Firstly I want to apologise that there is no review of Terrence Malick’s The Tree of Life in this week’s column. I saw it during the Festival and like most audiences was perturbed, baffled, challenged and ultimately awed but I needed a second screening to make sense of it. Arguably less sense rather than more sense was what I would be aiming for.
The film opened commercially this weekend at a couple of locations but neither of them offered the sort of grandeur (i.e. screen size) and quality (i.e. DCP 2k digital transfer of the kind I am starting to love) so I thought I would hold off until it reaches a few more screens. I know – I sound like a pompous ass but that’s as genuine a response to The Tree of Life as I can muster. A more considered response next week.
But that omission gives me more room for the rest of this week’s releases. Florian Habicht’s Love Story charmed (most) of the Film Festival, including your correspondent. Habicht’s indefatigable curiosity and demonstrable love of people powers this strange romantic comedy made while he was living in Manhattan on an Arts Foundation residency.
Essentially Habicht is making his film up as he goes along (seeking inspiration from random New Yorkers who give him advice about love, romance and where his story should go next) but his appealing characters – who may or may not be playing versions of themselves – and Habicht’s own goofy charisma carry you along on a strange and delightful journey. Love Story feels like the kind of film that Godard might be making if he still had a sense of humour (and was a cosmopolitan German-Kiwi hipster in his early 30s).
The Guard contains at least one joke that is so old (as old as the Volkswagen Beetle ladies and gentlemen) that it could only have made it into the film as a joke on us. The humour isn’t all that clunky, though it is hit and miss, in this Irish comedy-thriller about a cynical rural policeman (Brendan Gleeson in dandy form) embroiled in attempts to stop a drug smuggling operation. He partners with the FBI’s top man Don Cheadle to thwart the drug runners, save Galway from international bad guys and teach the Yank a bit about policework. Life-enhancing but not life-changing.
(By the way I found “dandy” as a synonym for “terrific” in the Thesaurus – it works I think)

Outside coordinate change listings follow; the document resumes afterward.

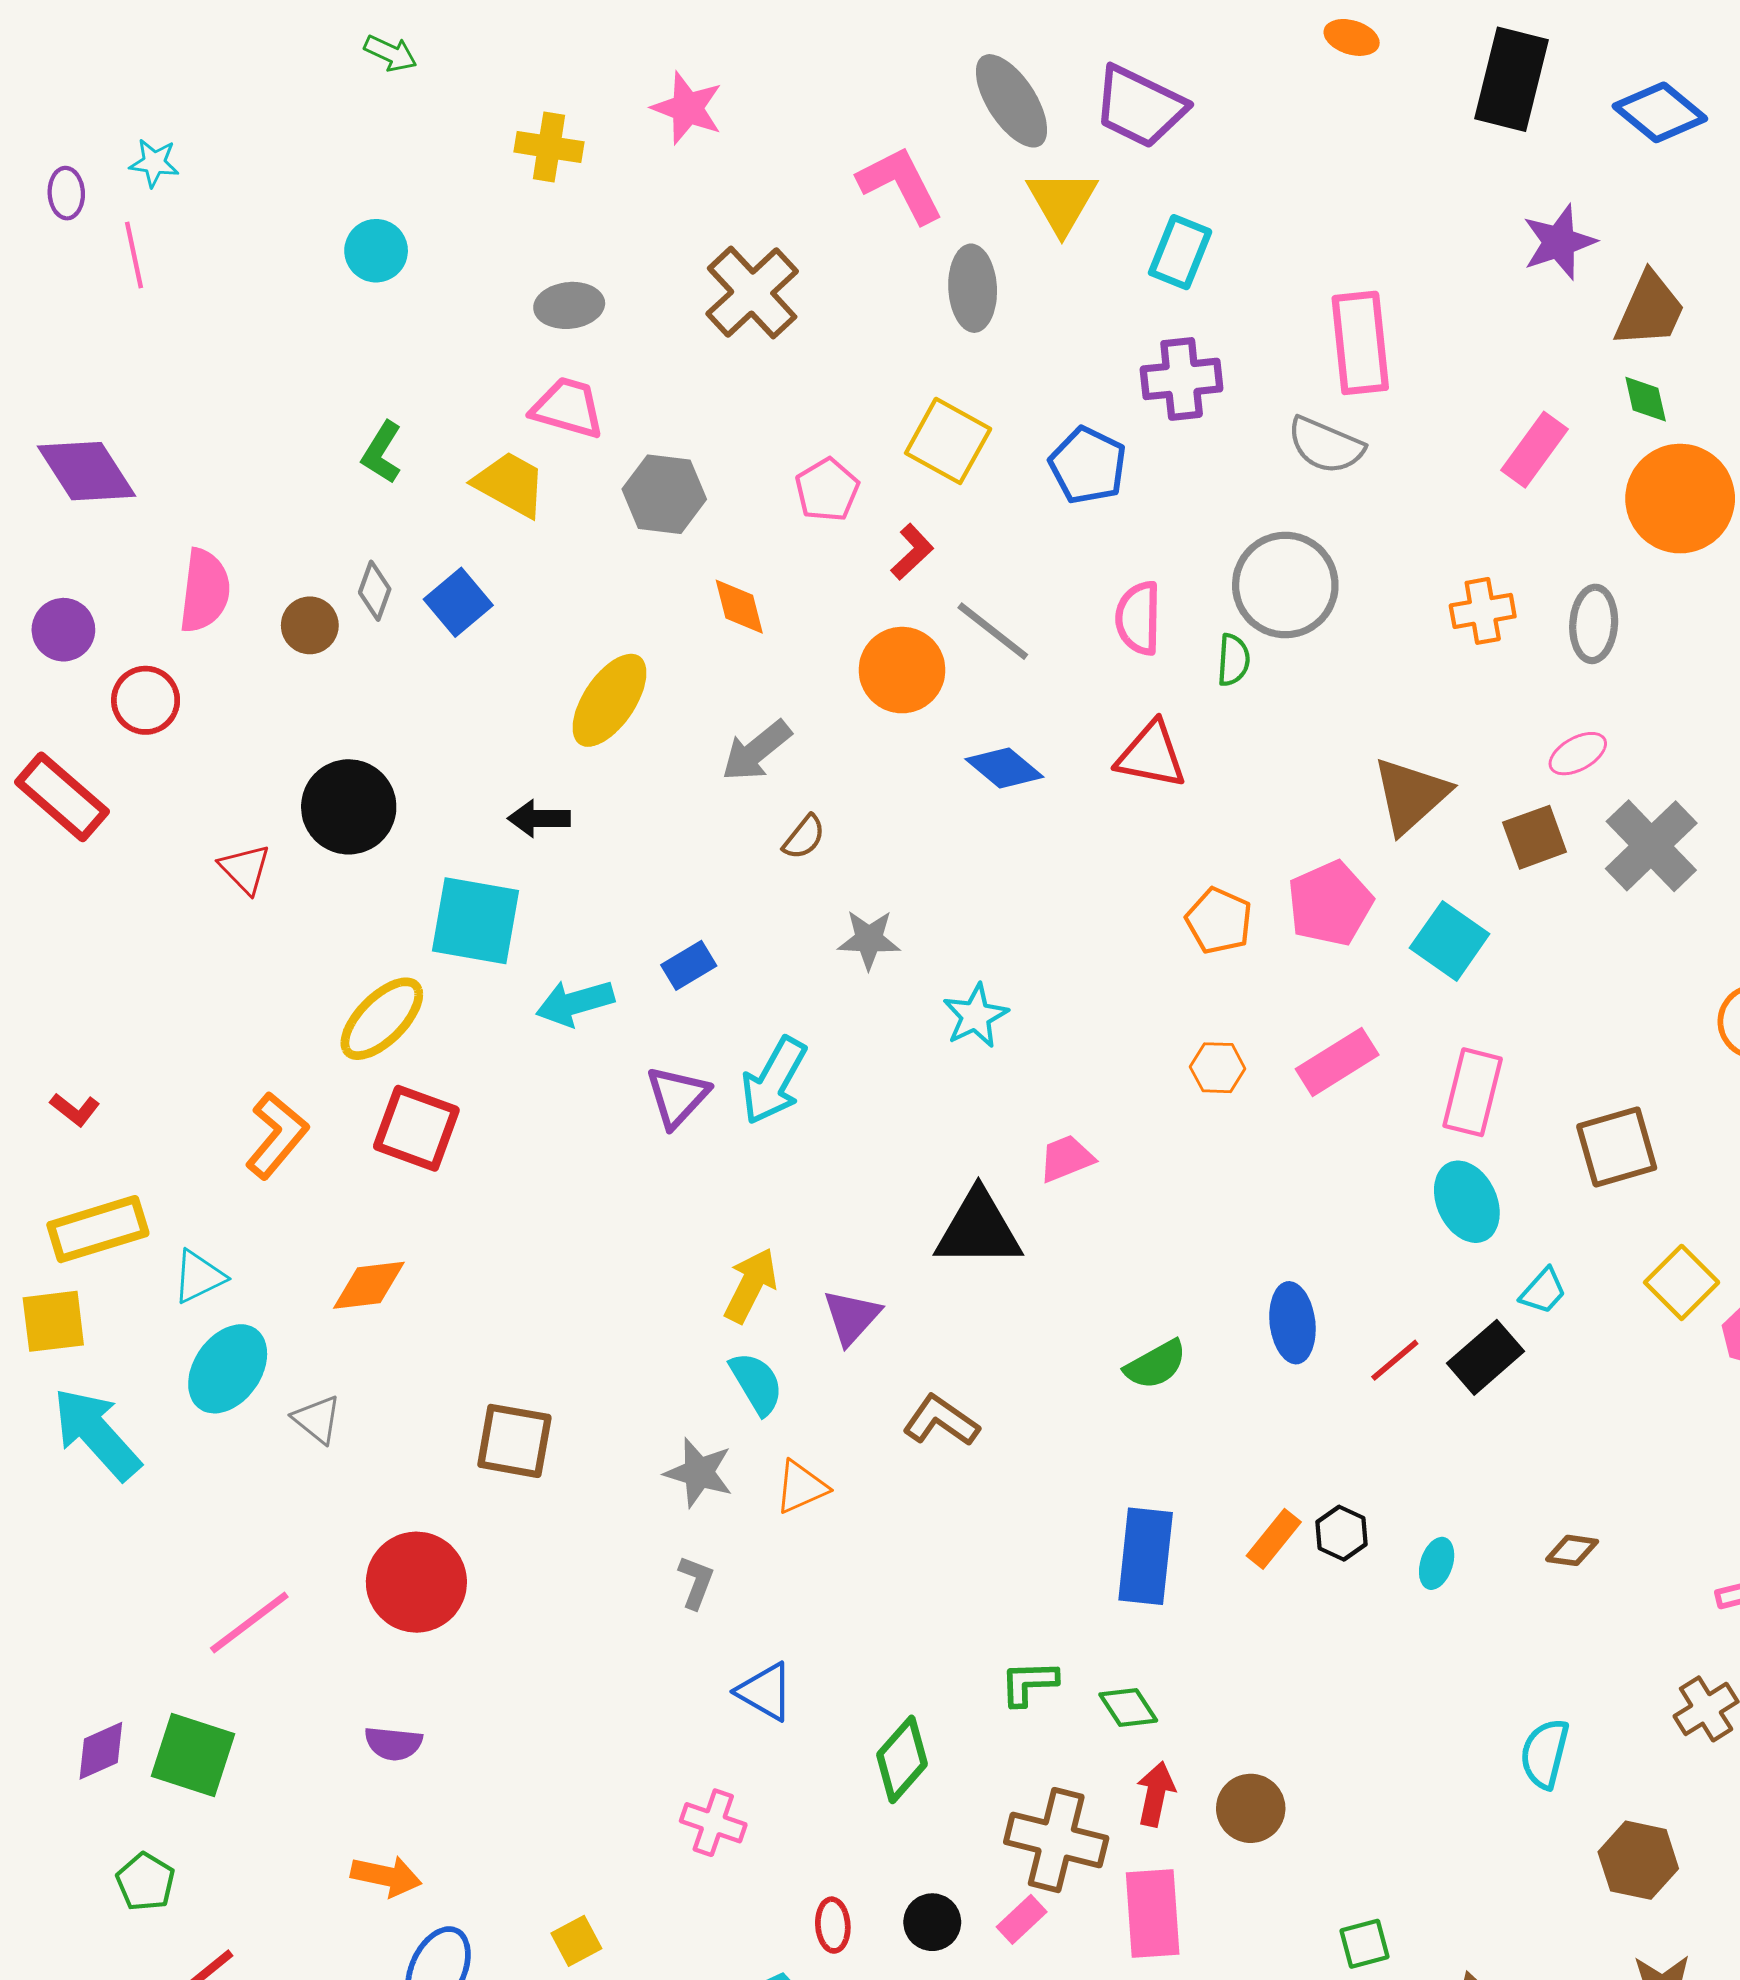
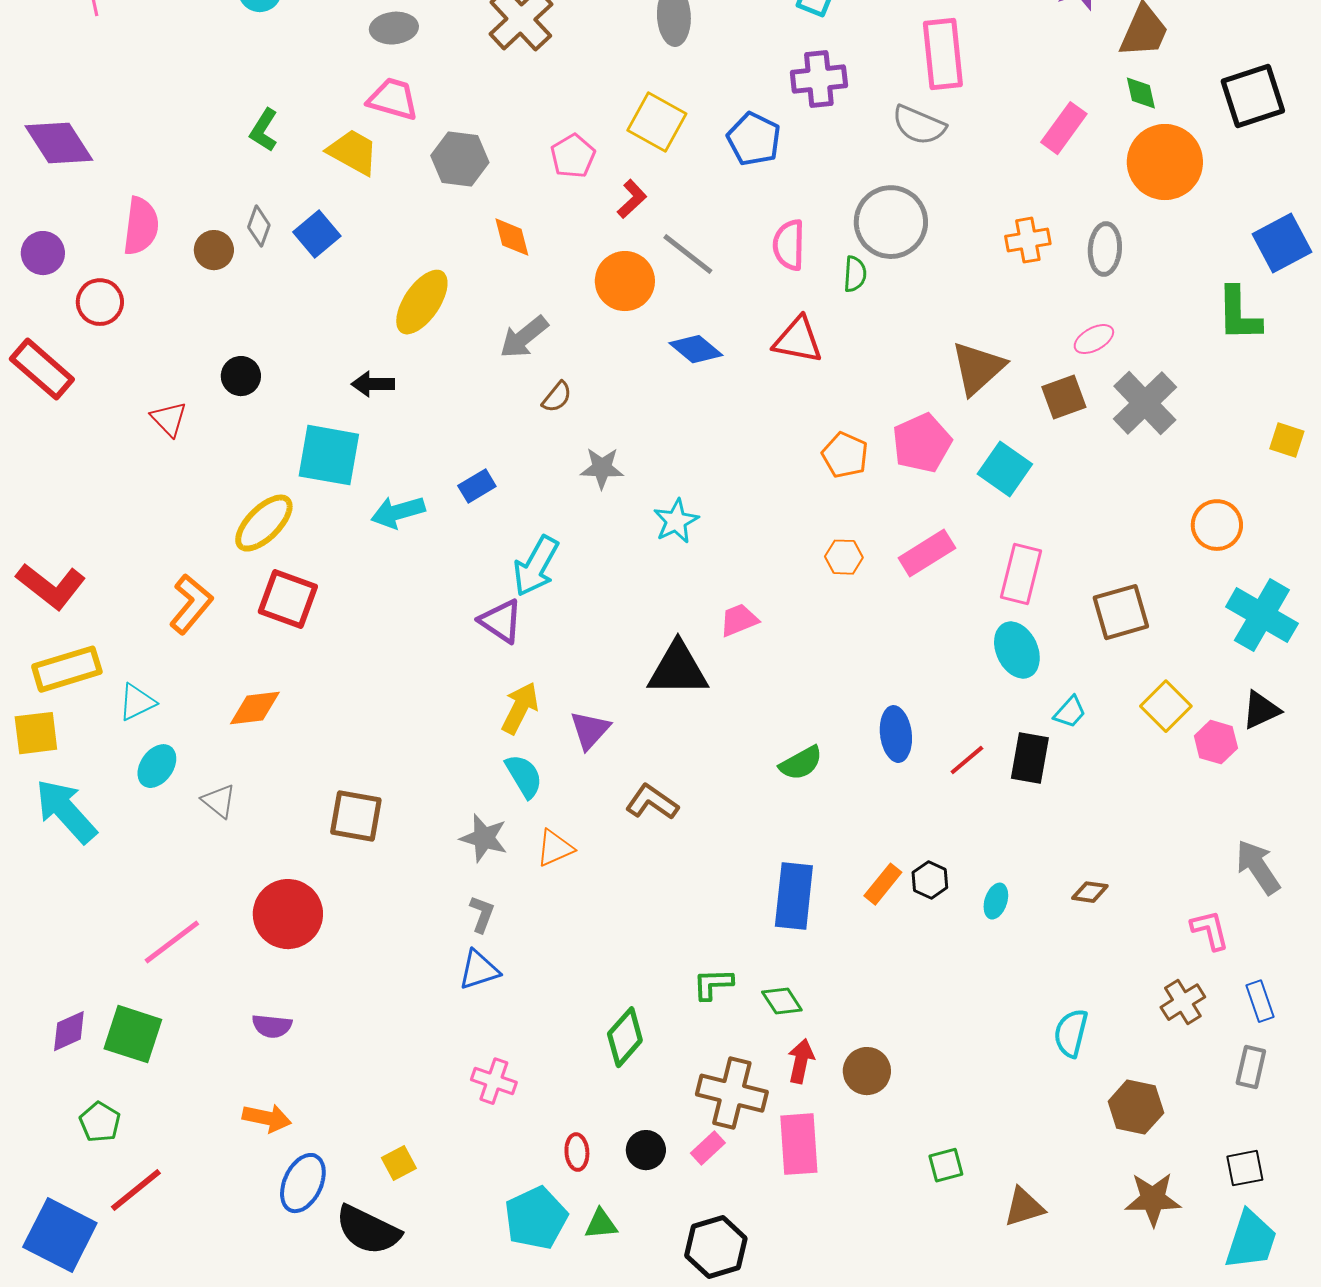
black circle: (349, 807) -> (241, 376), size x0.6
purple triangle: (677, 1097) -> (501, 621), moved, turned -39
red L-shape: (75, 1109) -> (51, 586), size x2.0
black rectangle: (1486, 1357) -> (1030, 758), turned -39
cyan ellipse: (228, 1369) -> (157, 766), size x0.7
blue triangle: (765, 1692) -> (479, 970), moved, turned -48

It’s hard to know quite what to make of Crazy, Stupid, Love – a new comedy featuring a dandy cast including Steve Carell, Julianne Moore, Emma Stone and the quite extraordinary Ryan Gosling. There’s so much to enjoy and yet the underlying message is so regressive, so conservative, so impossible to get behind. Carell’s everyman is being divorced by Moore, his high school sweetheart and soulmate. On the rebound, he gets coached by Gosling, the young player, on how to successfully work the singles scene. Meanwhile, everyone else in the family appears to be suffering from some kind of unrequited passion.
You can work out a film’s moral compass simply by looking at who gets punished and who gets rewarded and in Crazy, Stupid, Love every free expression of female sexuality is punished – and almost instantly. Troubling, but at the same time very, very funny. Gosling and Stone do wonders in parts so under-written that they may not have appeared on the page at all.
Paramount Manager Kate sold Cedar Rapids to me as an “arthouse version of The Hangover” and, despite my misgivings she was absolutely right. It even stars that film’s Ed Helms playing a strikingly similar role – a straitlaced small town naïf who discovers his dark side thanks to some illicit substances and some major enablers (John C. Reilly and Anne Heche in this case).
Of course, The Hangover was almost perfect and Cedar Rapids is not so much and the cheap shots at the expense of flyover America and its values often seem like Hollywood mean-spiritedness. Best bit is for fans “of the HBO series The Wire” in which Isiah Whitlock Jr. (who played Clay Davis in that show) does a beautifully judged and awful impersonation of Omar.
Biggest surprise of the week is the thrilling and dramatic TT3D: Closer to the Edge, a documentary about the 2010 Isle of Man TT motorcycle races focusing on affable maverick Guy Martin and his attempt to win a TT – which he believes is his destiny. The course is legendary for its danger but the riders are, to a man (and woman) philosophical about the risks – with some justification as almost half of the riders followed by the documentary will come a cropper during the event.
I actually found myself getting angry at how much TT3D was stressing me out. It is a genuine example of a white-knuckle experience – tense and emotional. Even if you don’t have an interest in motor sport you’ll be moved by this film – and if you do, you’ll be blown away.
I can safely say that no one will be blown away by Priest 3D, another comic book adaptation, this one starring Paul Bettany as an élite vampire hunter coming out of retirement. If the audience I was with is anything to go by Priest barely rates as a diversion – most of them didn’t even bother to put their 3D glasses on and just carried on talking.
Printed in Wellington’s Capital Times on Wednesday 31 August, 2011.